Selamat datang Kawan!

Menulis bersama angin...
ayo merdeka! ^-^v

Kamis, 04 Februari 2021

KEPING 2 CITA-CITA RANIA


“Mbak!” Rania mendekati Mbak Cantika yang sedang menggendong Iza yang masih bayi. Iza adalah anaknya Mbak Cantika yang baru berusia satu tahun.

“Ada apa, Nia?” jawab Mbak Cantika sambil memanggil panggilan kecil Rania yaitu Nia.

“Aku kan punya cita-cita ingin menjadi penulis, tapi aku malas mengikuti pelatihan-pelatihan menulis juga lomba-lomba menulis,” lanjut Rania, “Boleh kalau seperti itu?”

Mbak cantika masih fokus dengan baby Iza, tapi tetap mendengarkan Rania dengan saksama,”Mbak mau nanya nih sama Nia. Kalau Nia ingin pergi ke Bandung tapi malah ikut kereta api jurusan Yogyakarta, kira-kira bakal sampai ke Bandung tidak?”

“Ya, tidak akan sampai tujuan, Mbak.” Jawab Rania.
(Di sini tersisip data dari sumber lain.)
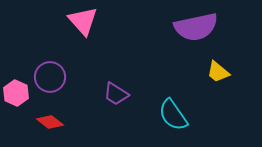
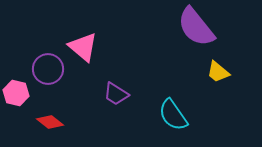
pink triangle: moved 26 px down; rotated 8 degrees counterclockwise
purple semicircle: rotated 63 degrees clockwise
purple circle: moved 2 px left, 8 px up
pink hexagon: rotated 10 degrees counterclockwise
“Ya begitu pun dengan cita-cita kita, kalau mau jadi penulis ya harus menulis, belajar menulis, ikut event, atau mengirimkan karyamu ke penerbit. Memang tidak akan mudah tapi setidaknya kita melangkah ke arah yang kita tuju.” Lanjut Mbak Cantika. 

“Oh, gitu ya, Mbak.”

Rania sama sekali tidak bisa termotivasi oleh kata-kata kakak sepupunya itu. Pesimis dalam kepalanya sedang merajalela, membuatnya tak bisa memikirkan apapun. Rania benar-benar pesimis bahwa dia bisa menjadi seorang penulis yang bisa membuat karya yang diterbitkan.

Rania benar-benar kesulitan untuk berkonsentrasi membuat satu tulisan utuh, entah sudah berapa buku catatan yang dia coba untuk dijadikan sebuah buku cerita, tapi tidak ada yang kunjung selesai. Semuanya hanya berupa coretan-coretan yang tidak saling berhubungan. Entah berapa mind mapping yang dia buat beserta judulnya yang dia targetkan untuk menjadi sebuah buku. Tapi semuanya tidak ada yang berhasil dibuat buku ataupun satu cerita pendek yang utuh. Otak Rania serasa buntu dan tidak dapat berpikir sama sekali.

Akhirnya Rania menyadari, kebuntuan ini diawali saat dia kuliah di jurusan bahasa. Selama empat setengah tahun kuliah dia hanya bisa menulis dua artikel yang diterbitkan di koran. Selebihnya jika diminta membuat tugas karya tulis fiksi, selalu menggunakan tulisan yang dia tulis saat SMA. Memang, penyakit bipolarnya itu sudah ada gejalanya saat kuliah dan memburuk saat kuliah semester lima.

“Mbak, aku mau menghapus cita-citaku untuk jadi penulis,” lanjut Rania kepada Mbak Cantika.

“Kenapa?”

“Susah sekali menulis itu, Mbak!”

“Ya sudah, kamu istirahatkan dulu diri dan pikiran kamu. Kalau sudah tenang baru pikirkan apa yang ingin kamu capai nanti,” jawab Mbak Cantika bijak.